Today I was browsing a Microsoft published document on creating ASP.NET Web Pages using the Razor Syntax and to my surprise I found this gem on page 65. 

 @{
    var db = Database.OpenFile("SmallBakery.sdf");
    var selectQueryString = "SELECT * FROM Products ORDER BY Name";
 }
<!DOCTYPE html>
<html>
  <head>
    <title>Small Bakery Products</title>
    <style>
        h1 {font-size: 14px;}
        table, th, td {
          border: solid 1px #bbbbbb;
          border-collapse:collapse;
          padding:2px;
        }
     </style>
  </head>
  <body>
    <h1>Small Bakery Products</h1>
    <table>
        <thead>
            <tr>
                <th>Id</th>
                <th>Product</th>
                <th>Description</th>
        <th>Price</th>
            </tr>
        </thead>
        <tbody>
            @foreach (var row in db.Query(selectQueryString)){
             <tr>
                <td>@row.Id</td>
                    <td>@row.Name</td>
                    <td>@row.Description</td>
                    <td>@row.Price</td>
             </tr>
            }
        </tbody>
    </table>
  </body>
</html>

In case you missed it here is the meat of the problem I have with this example:

@{
    var db = Database.OpenFile("SmallBakery.sdf");
    var selectQueryString = "SELECT * FROM Products ORDER BY Name";
 } 

This is in direct relation with Microsoft’s latest attempt to make programming easier for bad software developers.  Ayende probably put it best in his article entitled “Microsoft.Data and Positioning” when he said:

If Microsoft thinks that they can get the market for bad developers, good for them. But that needs to be highly segmented. It should be clear that going with that route is leading you to a walled garden and that writing real apps this way is not good. The best comparison I can think of is Access apps in the 90s. There was a clear separation between “just wanna write some forms over data app over the weekend” and “I want to build a real application”. When you built an app in Access, you had very clear idea about the limitations of the application, and you knew that if you wanted something more, it would be a complete re-write.
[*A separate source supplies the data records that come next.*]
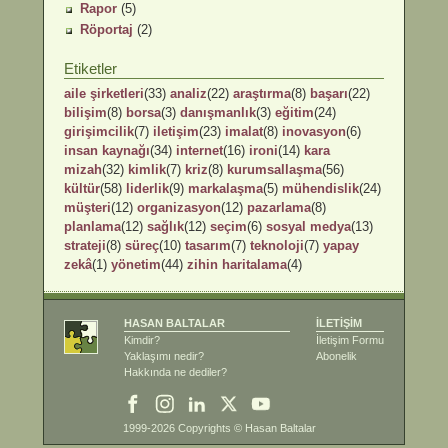
Rapor
(5)
Röportaj
(2)
Etiketler
aile şirketleri
(33)
analiz
(22)
araştırma
(8)
başarı
(22)
bilişim
(8)
borsa
(3)
danışmanlık
(3)
eğitim
(24)
girişimcilik
(7)
iletişim
(23)
imalat
(8)
inovasyon
(6)
insan kaynağı
(34)
internet
(16)
ironi
(14)
kara
mizah
(32)
kimlik
(7)
kriz
(8)
kurumsallaşma
(56)
kültür
(58)
liderlik
(9)
markalaşma
(5)
mühendislik
(24)
müşteri
(12)
organizasyon
(12)
pazarlama
(8)
planlama
(12)
sağlık
(12)
seçim
(6)
sosyal medya
(13)
strateji
(8)
süreç
(10)
tasarım
(7)
teknoloji
(7)
yapay
zekâ
(1)
yönetim
(44)
zihin haritalama
(4)
HASAN BALTALAR
İLETİŞİM
Kimdir?
İletişim Formu
Yaklaşımı nedir?
Abonelik
Hakkında ne dediler?
1999-2026 Copyrights ©
Hasan Baltalar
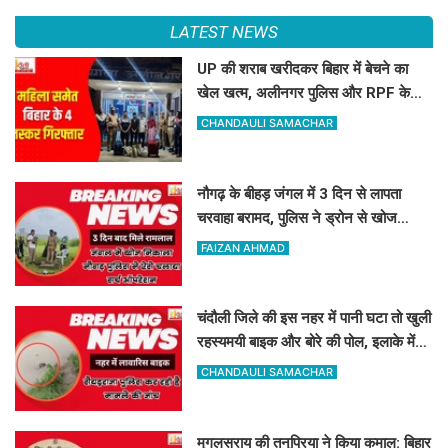
LATEST NEWS
UP की शराब खरीदकर बिहार में बेचने का
खेल खत्म, अलीनगर पुलिस और RPF के
हत्थे चढ़े महिला समेत 4 तस्कर
CHANDAULI SAMACHAR
नौगढ़ के बीहड़ जंगल में 3 दिन से लापता
चरवाहा बरामद, पुलिस ने ड्रोन से खोज
निकाला
FAIZAN AHMAD
चंदौली जिले की इस नहर में पानी घटा तो खुली
रहस्यमयी बाइक और बोरे की पोल, इलाके में
मचा हड़कंप
CHANDAULI SAMACHAR
मुगलसराय की तनुप्रिया ने किया कमाल: बिहार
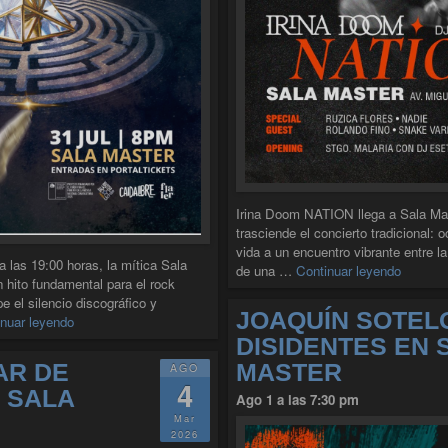
Irina Doom NATION llega a Sala Ma
trasciende el concierto tradicional
vida a un encuentro vibrante entre la
a las 19:00 horas, la mítica Sala
"IRINA
de una …
Continuar leyendo
 hito fundamental para el rock
 el silencio discográfico y
JOAQUÍN SOTEL
"LA PSYCHOBAND PRESENTA NUEVO ÁLBUM LABERINTO
nuar leyendo
DISIDENTES EN 
AR DE
MASTER
AGO
4
 SALA
Ago 1 a las 7:30 pm
Mar
2026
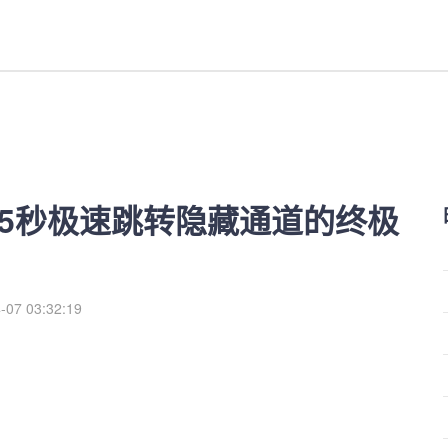
跳转隐藏通道的终极秘籍-红利来
纱5秒极速跳转隐藏通道的终极
-07 03:32:19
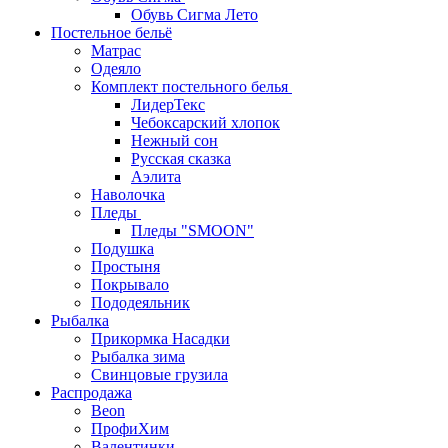
Обувь Сигма Лето
Постельное бельё
Матрас
Одеяло
Комплект постельного белья
ЛидерТекс
Чебоксарский хлопок
Нежный сон
Русская сказка
Аэлита
Наволочка
Пледы
Пледы "SMOON"
Подушка
Простыня
Покрывало
Пододеяльник
Рыбалка
Прикормка Насадки
Рыбалка зима
Свинцовые грузила
Распродажа
Beon
ПрофиХим
Валентинки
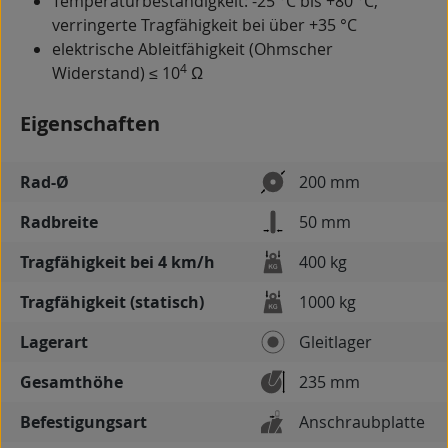
Temperaturbeständigkeit: -25 °C bis +80 °C,
verringerte Tragfähigkeit bei über +35 °C
elektrische Ableitfähigkeit (Ohmscher
4
Widerstand) ≤ 10
Ω
Eigenschaften
Rad-Ø
200 mm
Radbreite
50 mm
Tragfähigkeit bei 4 km/h
400 kg
Tragfähigkeit (statisch)
1000 kg
Lagerart
Gleitlager
Gesamthöhe
235 mm
Befestigungsart
Anschraubplatte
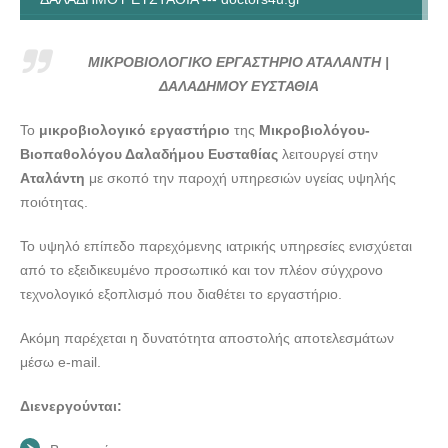
ΜΙΚΡΟΒΙΟΛΟΓΙΚΟ ΕΡΓΑΣΤΗΡΙΟ ΑΤΑΛΑΝΤΗ |
ΔΑΛΑΔΗΜΟΥ ΕΥΣΤΑΘΙΑ --- doctors4u.gr
ΜΙΚΡΟΒΙΟΛΟΓΙΚΟ ΕΡΓΑΣΤΗΡΙΟ ΑΤΑΛΑΝΤΗ |
ΜΙΚΡΟΒΙΟΛΟΓΙΚΟ ΕΡΓΑΣΤΗΡΙΟ ΑΤΑΛΑΝΤΗ |
ΔΑΛΑΔΗΜΟΥ ΕΥΣΤΑΘΙΑ
ΔΑΛΑΔΗΜΟΥ ΕΥΣΤΑΘΙΑ --- doctors4u.gr
Το
μικροβιολογικό εργαστήριο
της
Μικροβιολόγου-
ΜΙΚΡΟΒΙΟΛΟΓΙΚΟ ΕΡΓΑΣΤΗΡΙΟ ΑΤΑΛΑΝΤΗ |
Βιοπαθολόγου Δαλαδήμου Ευσταθίας
λειτουργεί στην
ΔΑΛΑΔΗΜΟΥ ΕΥΣΤΑΘΙΑ --- doctors4u.gr
Αταλάντη
με σκοπό την παροχή υπηρεσιών υγείας υψηλής
ΜΙΚΡΟΒΙΟΛΟΓΙΚΟ ΕΡΓΑΣΤΗΡΙΟ ΑΤΑΛΑΝΤΗ |
ποιότητας.
ΔΑΛΑΔΗΜΟΥ ΕΥΣΤΑΘΙΑ --- doctors4u.gr
Το υψηλό επίπεδο παρεχόμενης ιατρικής υπηρεσίες ενισχύεται
από το εξειδικευμένο προσωπικό και τον πλέον σύγχρονο
τεχνολογικό εξοπλισμό που διαθέτει το εργαστήριο.
Ακόμη παρέχεται η δυνατότητα αποστολής αποτελεσμάτων
μέσω e-mail.
Διενεργούνται:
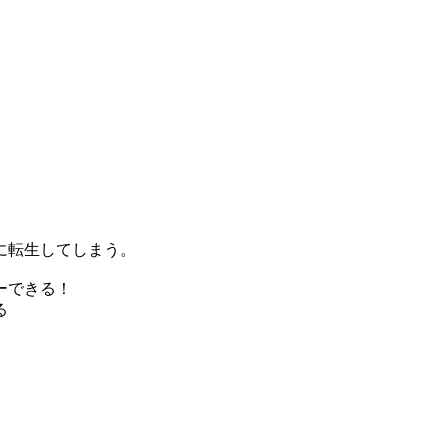
に転生してしまう。
ーできる！
る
That was a good thing, because it meant that you could do the quick & dirty things, but when things got messy, you knew that you had to make the jump.

The problem with things like Microsoft.Data is that there is no such line in the sand. And when you call it “Microsoft.*” you give it a seal of approval for everything. And when you have a piece of code that is explicitly designed to support bad coding practices, it is like peeing in the pool. If there is only one pool, it is going to affect everyone. There wouldn’t be nearly as much objection if it was called WebMatrix.Data, because that would clearly put it in someone else’s pool, and it that turn into a putrid swamp, I don’t really care.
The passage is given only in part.